Lebih lanjut, Politisi Partai Golkar ini menyampaikan, dengan begitu rencana pembangunan negara bisa pas dan sesuai dengan nilai-nilai penuntun.
Ia menegaskan, bentuk penetapan secara hukum dihadirkannya PPHN ini tidak cukup dengan Undang-Undang. Pasalnya, jika begitu akan sangat mungkin dihalau dengan Peraturan Pengganti Undang-Undang hingga diajukan Uji Materi atau Judicial Review ke Mahkamah Konstitusi (MK).
"Yang penting, secara substansial haluan negara harus mengandung kaidah penuntun yang berisi arahan-arahan dasar yang bersifat ideologis dan strategis," tandasnya.
Baca Juga: G30S PKI, Fakta Pemimpin PKI DN Aidit: Militan Hingga Pandai Berkampanye
UUD 45 Bukan Kitab Suci
Sebelumnya, Bamsoet mengatakan bahwa Undang-Undang Dasar Negara Republik Indonesia Tahun 1945 bukan kitab suci.
Sehingga kata Bamsoet bukan hal tabu jika ada amandemen untuk melakukan penyempurnaan.
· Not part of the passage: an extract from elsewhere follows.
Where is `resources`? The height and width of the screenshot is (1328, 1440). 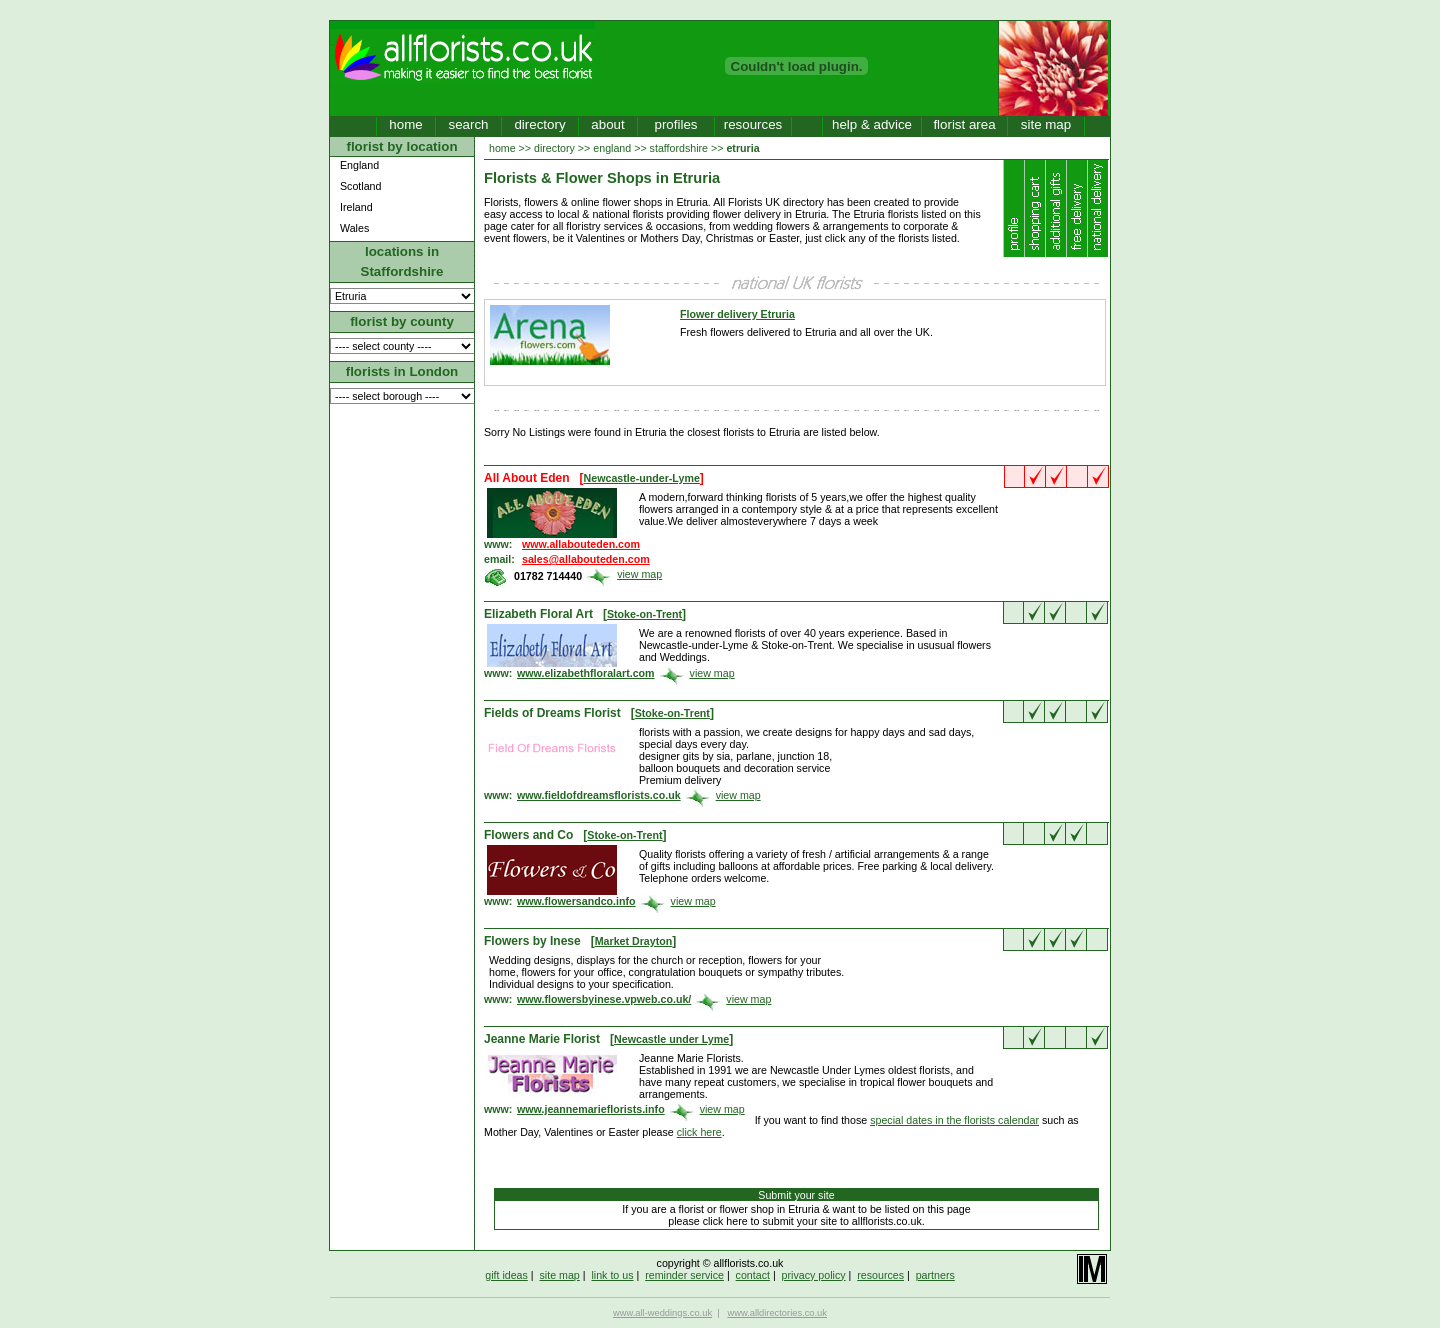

Sebabnya, menurut Bamsoet konstitusi akan terus berkembang menyesuaikan kebutuhan zaman.
"Undang-Undang Dasar Negara Republik Indonesia Tahun 1945 memang bukanlah kitab suci, karenanya tidak boleh dianggap tabu jika ada kehendak untuk melakukan penyempurnaan. Secara alamiah, konstitusi akan terus berkembang sesuai dengan dinamika dan kebutuhan masyarakatnya," kata Bamsoet dalam pidato memperingati Hari Konstitusi dan Hari Lahir MPR, Rabu (18/8/2021).
Bamsoet sekaligus menyampaikan bahwa saat ini MPR mendapati adanya aspirasi masyarakat untuk menghadirkan Pokok-Pokok Haluan Negara (PPHN). Aspirasi itu yang kemudian direspons MPR untuk melakukan amandemen terbatas UUD 1945.
"Saat ini sedang ditunggu masyarakat, yaitu berkaitan dengan adanya arus besar aspirasi yang berhasil dihimpun MPR, yaitu kehendak menghadirkan Pokok-Pokok Haluan Negara," ujar Bamsoet.